(Records contained in a dataset)
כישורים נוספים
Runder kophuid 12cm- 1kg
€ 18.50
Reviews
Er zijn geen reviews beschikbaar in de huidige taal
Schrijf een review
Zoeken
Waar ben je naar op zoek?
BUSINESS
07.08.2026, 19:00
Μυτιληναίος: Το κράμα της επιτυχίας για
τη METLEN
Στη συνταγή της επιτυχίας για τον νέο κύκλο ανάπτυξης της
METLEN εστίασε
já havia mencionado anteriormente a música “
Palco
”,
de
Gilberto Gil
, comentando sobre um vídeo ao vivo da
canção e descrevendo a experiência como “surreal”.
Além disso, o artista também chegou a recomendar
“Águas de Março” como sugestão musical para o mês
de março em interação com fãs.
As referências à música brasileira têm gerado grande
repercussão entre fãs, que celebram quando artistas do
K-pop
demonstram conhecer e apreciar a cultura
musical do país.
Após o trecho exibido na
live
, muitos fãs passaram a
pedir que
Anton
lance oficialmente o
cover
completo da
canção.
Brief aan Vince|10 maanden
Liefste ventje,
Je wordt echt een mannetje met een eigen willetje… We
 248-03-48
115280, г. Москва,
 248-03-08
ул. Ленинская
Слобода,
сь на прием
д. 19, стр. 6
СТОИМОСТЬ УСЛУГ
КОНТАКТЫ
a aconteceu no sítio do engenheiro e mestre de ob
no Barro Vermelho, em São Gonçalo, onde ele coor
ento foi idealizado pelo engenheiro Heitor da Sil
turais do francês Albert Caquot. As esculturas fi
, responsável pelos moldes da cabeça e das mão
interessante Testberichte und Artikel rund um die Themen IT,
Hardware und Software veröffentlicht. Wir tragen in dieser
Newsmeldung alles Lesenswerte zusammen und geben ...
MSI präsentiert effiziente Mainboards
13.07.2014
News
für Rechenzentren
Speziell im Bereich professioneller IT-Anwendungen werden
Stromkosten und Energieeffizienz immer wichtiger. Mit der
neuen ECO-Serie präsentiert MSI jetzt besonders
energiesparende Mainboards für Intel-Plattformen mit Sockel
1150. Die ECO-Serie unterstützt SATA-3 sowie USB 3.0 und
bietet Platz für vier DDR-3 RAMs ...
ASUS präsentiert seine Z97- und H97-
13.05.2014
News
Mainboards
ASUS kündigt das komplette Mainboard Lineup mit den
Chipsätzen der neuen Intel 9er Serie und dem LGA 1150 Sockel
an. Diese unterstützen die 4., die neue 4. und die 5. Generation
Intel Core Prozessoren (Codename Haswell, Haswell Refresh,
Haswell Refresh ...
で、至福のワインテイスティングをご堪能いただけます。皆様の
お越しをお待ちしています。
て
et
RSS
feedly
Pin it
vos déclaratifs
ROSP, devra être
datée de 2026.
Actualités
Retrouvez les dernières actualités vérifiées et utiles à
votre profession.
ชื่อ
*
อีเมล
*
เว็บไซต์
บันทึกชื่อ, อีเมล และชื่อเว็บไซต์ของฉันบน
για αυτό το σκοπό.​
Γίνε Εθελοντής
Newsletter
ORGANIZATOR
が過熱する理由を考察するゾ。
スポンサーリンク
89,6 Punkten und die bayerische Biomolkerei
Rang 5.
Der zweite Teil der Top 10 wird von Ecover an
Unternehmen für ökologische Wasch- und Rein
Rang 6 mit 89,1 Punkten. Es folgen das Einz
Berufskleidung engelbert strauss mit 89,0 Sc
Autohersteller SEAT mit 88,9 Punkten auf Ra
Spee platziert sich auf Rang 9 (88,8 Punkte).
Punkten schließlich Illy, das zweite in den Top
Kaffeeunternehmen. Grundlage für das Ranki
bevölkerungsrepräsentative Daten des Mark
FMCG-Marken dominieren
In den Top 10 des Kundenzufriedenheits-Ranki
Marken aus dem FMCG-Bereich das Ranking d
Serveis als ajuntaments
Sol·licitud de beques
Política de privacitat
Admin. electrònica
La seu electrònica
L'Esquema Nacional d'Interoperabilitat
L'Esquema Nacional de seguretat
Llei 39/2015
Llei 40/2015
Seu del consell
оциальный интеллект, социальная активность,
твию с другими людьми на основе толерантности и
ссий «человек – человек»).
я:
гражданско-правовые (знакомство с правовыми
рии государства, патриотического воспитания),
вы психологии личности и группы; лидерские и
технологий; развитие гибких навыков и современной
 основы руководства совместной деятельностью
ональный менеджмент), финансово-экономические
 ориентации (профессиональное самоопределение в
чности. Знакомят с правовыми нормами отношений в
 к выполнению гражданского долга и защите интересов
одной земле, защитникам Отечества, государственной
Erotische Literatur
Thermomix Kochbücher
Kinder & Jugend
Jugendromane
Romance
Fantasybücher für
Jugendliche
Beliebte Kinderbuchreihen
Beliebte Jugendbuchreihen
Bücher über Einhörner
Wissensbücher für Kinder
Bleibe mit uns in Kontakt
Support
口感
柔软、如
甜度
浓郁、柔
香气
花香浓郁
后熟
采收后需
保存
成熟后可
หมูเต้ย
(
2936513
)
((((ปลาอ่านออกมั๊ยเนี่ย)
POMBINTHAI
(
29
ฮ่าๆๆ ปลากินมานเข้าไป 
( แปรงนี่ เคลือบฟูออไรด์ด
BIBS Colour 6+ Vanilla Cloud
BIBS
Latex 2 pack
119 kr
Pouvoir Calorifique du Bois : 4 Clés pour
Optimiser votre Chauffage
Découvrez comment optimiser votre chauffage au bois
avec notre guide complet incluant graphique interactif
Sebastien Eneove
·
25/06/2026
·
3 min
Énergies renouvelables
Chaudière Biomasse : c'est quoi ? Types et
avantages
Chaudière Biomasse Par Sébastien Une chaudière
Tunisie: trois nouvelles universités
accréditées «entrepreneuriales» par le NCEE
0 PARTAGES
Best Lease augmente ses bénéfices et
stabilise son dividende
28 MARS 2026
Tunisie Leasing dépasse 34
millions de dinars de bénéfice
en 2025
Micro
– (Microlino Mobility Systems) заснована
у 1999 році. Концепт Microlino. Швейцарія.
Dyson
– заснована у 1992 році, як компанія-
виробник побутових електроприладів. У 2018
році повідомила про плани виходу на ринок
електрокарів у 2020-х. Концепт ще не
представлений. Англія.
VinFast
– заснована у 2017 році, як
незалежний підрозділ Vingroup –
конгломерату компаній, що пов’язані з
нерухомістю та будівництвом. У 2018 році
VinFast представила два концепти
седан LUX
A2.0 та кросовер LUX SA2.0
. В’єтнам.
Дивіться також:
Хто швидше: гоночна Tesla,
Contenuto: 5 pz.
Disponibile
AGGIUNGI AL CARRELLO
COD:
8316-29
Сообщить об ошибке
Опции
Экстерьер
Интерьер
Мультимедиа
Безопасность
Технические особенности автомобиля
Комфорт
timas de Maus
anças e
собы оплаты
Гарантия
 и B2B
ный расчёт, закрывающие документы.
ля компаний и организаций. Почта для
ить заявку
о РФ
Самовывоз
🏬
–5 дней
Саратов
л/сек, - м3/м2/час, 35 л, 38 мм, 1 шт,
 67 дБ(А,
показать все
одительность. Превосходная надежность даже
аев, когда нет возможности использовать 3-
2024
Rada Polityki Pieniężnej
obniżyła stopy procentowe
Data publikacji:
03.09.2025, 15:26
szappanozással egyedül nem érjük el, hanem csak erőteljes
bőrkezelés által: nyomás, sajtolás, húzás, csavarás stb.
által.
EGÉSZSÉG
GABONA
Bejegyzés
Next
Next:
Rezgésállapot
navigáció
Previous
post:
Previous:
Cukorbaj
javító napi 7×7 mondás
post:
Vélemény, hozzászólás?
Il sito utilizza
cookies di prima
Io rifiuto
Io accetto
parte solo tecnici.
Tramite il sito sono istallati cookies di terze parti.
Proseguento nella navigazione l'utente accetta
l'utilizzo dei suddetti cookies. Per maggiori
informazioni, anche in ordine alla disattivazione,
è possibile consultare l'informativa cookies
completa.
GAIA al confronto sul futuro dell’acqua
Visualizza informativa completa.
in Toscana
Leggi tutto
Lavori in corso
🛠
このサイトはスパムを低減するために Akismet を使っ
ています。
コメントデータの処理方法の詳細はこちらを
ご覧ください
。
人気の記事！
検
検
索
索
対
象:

■ EXERCISE AIM:
Each of the lines from the one holding "è possibile consultare l'informativa cookies" through the final line of the entries is to be set down exactly, and no others.

■ OUTPUT OF THE TASK:
è possibile consultare l'informativa cookies
completa.
GAIA al confronto sul futuro dell’acqua
Visualizza informativa completa.
in Toscana
Leggi tutto
Lavori in corso
🛠
このサイトはスパムを低減するために Akismet を使っ
ています。
コメントデータの処理方法の詳細はこちらを
ご覧ください
。
人気の記事！
検
検
索
索
対
象:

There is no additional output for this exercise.